Rating mechanics
The mechanics are subject to change as more data is collected and further variation and tunings are done
The variables involved
EloGrade uses a variation of the Elo rating system, so the elements involved are the same:
Arbitrary starting rating: 1500. On EloGrade, when we know nothing about a photo we set them to 1500 rating.
Curve function used: cumulative distribution function, in particular cdf((ratings_difference) / (200 * SQRT(2)))

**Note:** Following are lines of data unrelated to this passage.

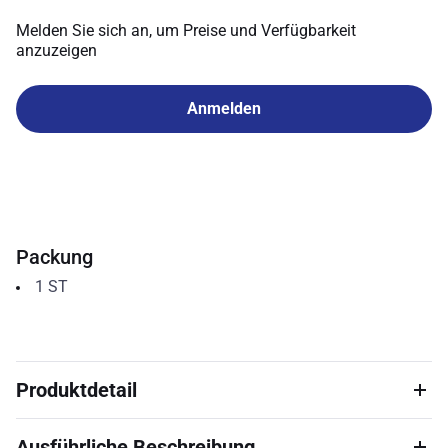
Melden Sie sich an, um Preise und Verfügbarkeit
anzuzeigen
Anmelden
Packung
1
ST
Produktdetail
Ausführliche Beschreibung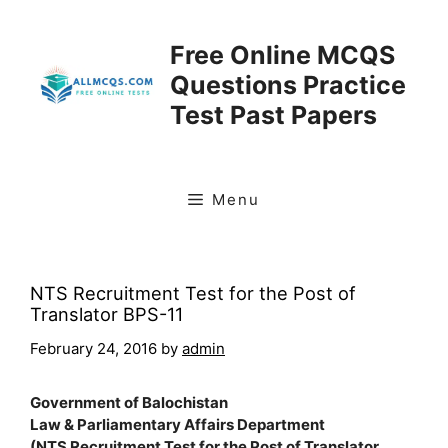
Skip
to
Free Online MCQS
content
Questions Practice
Test Past Papers
Menu
NTS Recruitment Test for the Post of
Translator BPS-11
February 24, 2016
by
admin
Government of Balochistan
Law & Parliamentary Affairs Department
(NTS Recruitment Test for the Post of Translator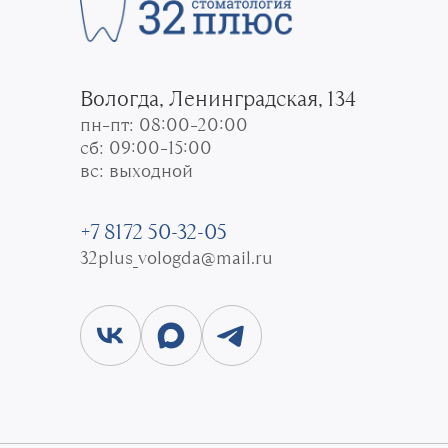
Вологда, Ленинградская, 134
пн–пт: 08:00–20:00
сб: 09:00–15:00
вс: выходной
+7 8172 50-32-05
32plus_vologda@mail.ru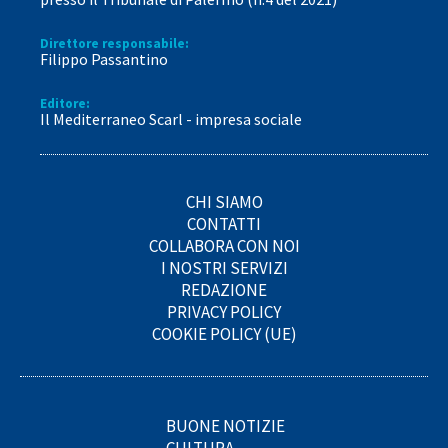
Direttore responsabile:
Filippo Passantino
Editore:
Il Mediterraneo Scarl - impresa sociale
CHI SIAMO
CONTATTI
COLLABORA CON NOI
I NOSTRI SERVIZI
REDAZIONE
PRIVACY POLICY
COOKIE POLICY (UE)
BUONE NOTIZIE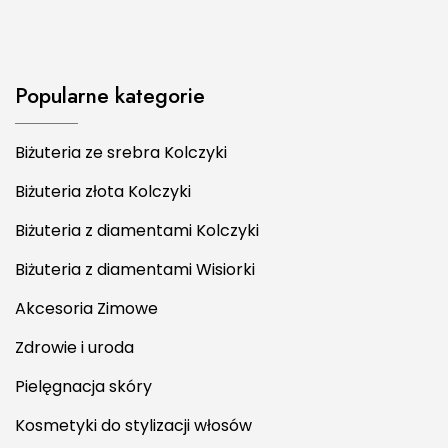
Popularne kategorie
Biżuteria ze srebra Kolczyki
Biżuteria złota Kolczyki
Biżuteria z diamentami Kolczyki
Biżuteria z diamentami Wisiorki
Akcesoria Zimowe
Zdrowie i uroda
Pielęgnacja skóry
Kosmetyki do stylizacji włosów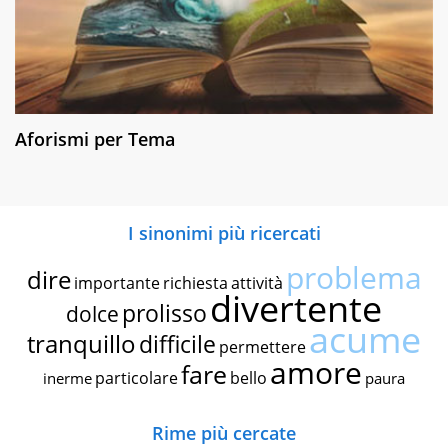
Aforismi per Tema
I sinonimi più ricercati
problema
dire
importante
richiesta
attività
divertente
prolisso
dolce
acume
tranquillo
difficile
permettere
amore
fare
particolare
bello
inerme
paura
Rime più cercate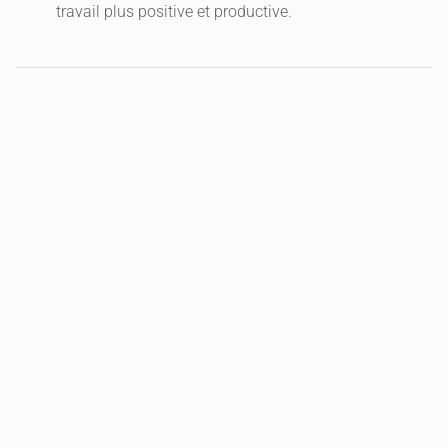
travail plus positive et productive.
ARTICLES RÉCENTS
Trouver son premier emploi grâce au
portage salarial
Lire la suite »
Formation Python pour débutant : les
bases à maîtriser pour bien commencer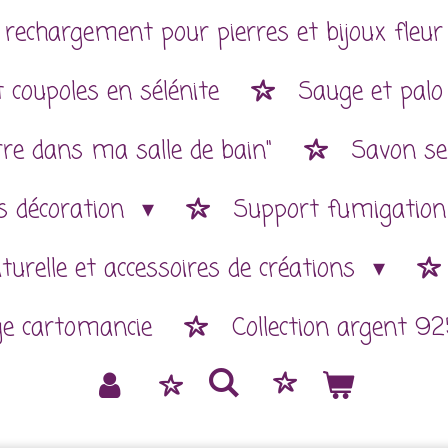
 rechargement pour pierres et bijoux fleur 
 coupoles en sélénite
Sauge et palo
rre dans ma salle de bain"
Savon se
es décoration
Support fumigatio
aturelle et accessoires de créations
ge cartomancie
Collection argent 92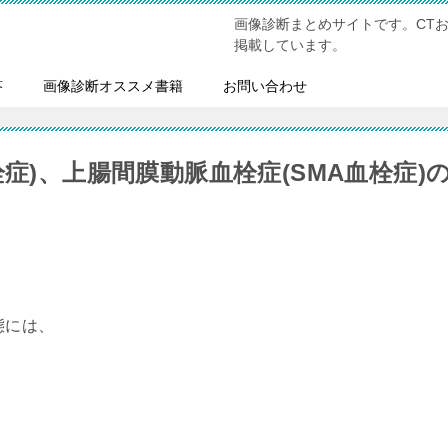
画像診断まとめサイトです。CT
掲載しています。
答
画像診断オススメ書籍
お問い合わせ
症)、上腸間膜動脈血栓症(SMA血栓症)
態には、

Expected win/loss ratios vs ratings based on the function:
Actual win/loss ratios vs ratings after trial runs:
The other important but somewhat arbitrary variable is the K factor. EloGrade uses a variable K factor: ((1100.0 / (n*1.5 + 6)).to_f + 6.0).to_i where n is number of comparisons done. So the K factor starts off very large as we know nothing about the photo, and decreases rapidly eventually converging to a very low K factor of 6. This is based on the belief that the rating of a photo is stable (unlike player or athlete skill which may change quickly and need to be reflected).
Other EloGrade variations
- Currently we are testing an additional factor on the K-factor which we call stability. We randomly assign comparisons to two sub groups (call them SubA and subB) if you will. And two separate ratings are kept that are entirely independent of each other but have half the comparison count of the real rating. The difference in the ratings may have a correlation to how stable the real rating is.
- While Elo rating system is applied to any pairing (in fact not limited to pairing, as long as you can have expected values you can have any number compared at the same time), at EloGrade we've made the comparisons have a minimum of one identical comparison done by different users. This is in place to mitigate the immediate effects of users trying to game the system or doing random voting.